------ EXERCISE INPUT ------
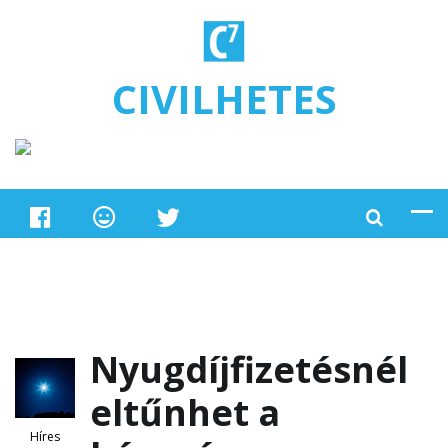
Ugrás a tartalomra
CIVILHETES
Nyugdíjfizetésnél
eltűnhet a
Híres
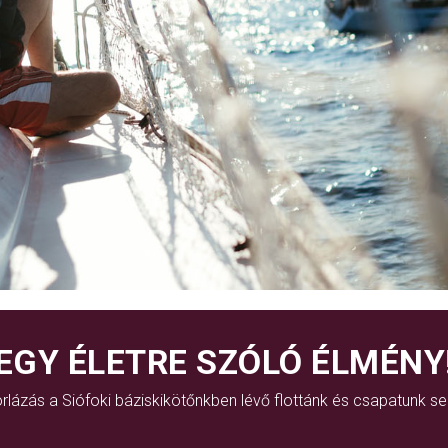
EGY ÉLETRE SZÓLÓ ÉLMÉNY
rlázás a Siófoki báziskikötőnkben lévő flottánk és csapatunk se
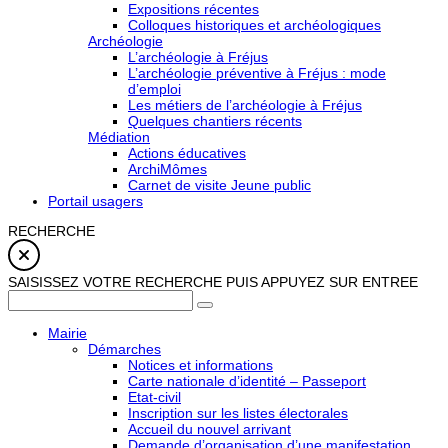
Expositions récentes
Colloques historiques et archéologiques
Archéologie
L’archéologie à Fréjus
L’archéologie préventive à Fréjus : mode
d’emploi
Les métiers de l’archéologie à Fréjus
Quelques chantiers récents
Médiation
Actions éducatives
ArchiMômes
Carnet de visite Jeune public
Portail usagers
RECHERCHE
SAISISSEZ VOTRE RECHERCHE PUIS APPUYEZ SUR ENTREE
Mairie
Démarches
Notices et informations
Carte nationale d’identité – Passeport
Etat-civil
Inscription sur les listes électorales
Accueil du nouvel arrivant
Demande d’organisation d’une manifestation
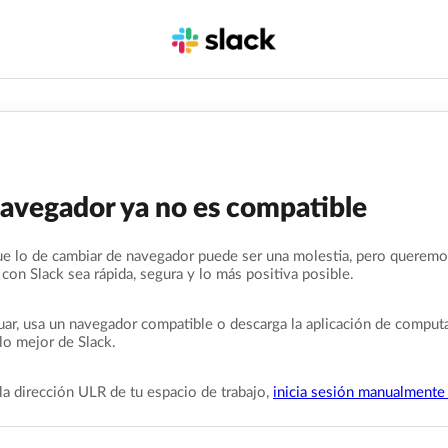
navegador ya no es compatible
e lo de cambiar de navegador puede ser una molestia, pero queremo
 con Slack sea rápida, segura y lo más positiva posible.
uar, usa un navegador compatible o descarga la aplicación de comput
lo mejor de Slack.
la dirección ULR de tu espacio de trabajo,
inicia sesión manualmente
------
▶ [INSTRUCTIONS TO FOLLOW] For every entry above, write it out exactly and remove any image.

▶ [RESPONSE BELOW]
Ugrás a tartalomra
CIVILHETES
Nyugdíjfizetésnél
eltűnhet a
Híres
EGY ÉLETRE SZÓLÓ ÉLMÉNY
rlázás a Siófoki báziskikötőnkben lévő flottánk és csapatunk se
Expositions récentes
Colloques historiques et archéologiques
Archéologie
L’archéologie à Fréjus
L’archéologie préventive à Fréjus : mode
d’emploi
Les métiers de l’archéologie à Fréjus
Quelques chantiers récents
Médiation
Actions éducatives
ArchiMômes
Carnet de visite Jeune public
Portail usagers
RECHERCHE
SAISISSEZ VOTRE RECHERCHE PUIS APPUYEZ SUR ENTREE
Mairie
Démarches
Notices et informations
Carte nationale d’identité – Passeport
Etat-civil
Inscription sur les listes électorales
Accueil du nouvel arrivant
Demande d’organisation d’une manifestation
navegador ya no es compatible
e lo de cambiar de navegador puede ser una molestia, pero queremo
 con Slack sea rápida, segura y lo más positiva posible.
uar, usa un navegador compatible o descarga la aplicación de comput
lo mejor de Slack.
la dirección ULR de tu espacio de trabajo,
inicia sesión manualmente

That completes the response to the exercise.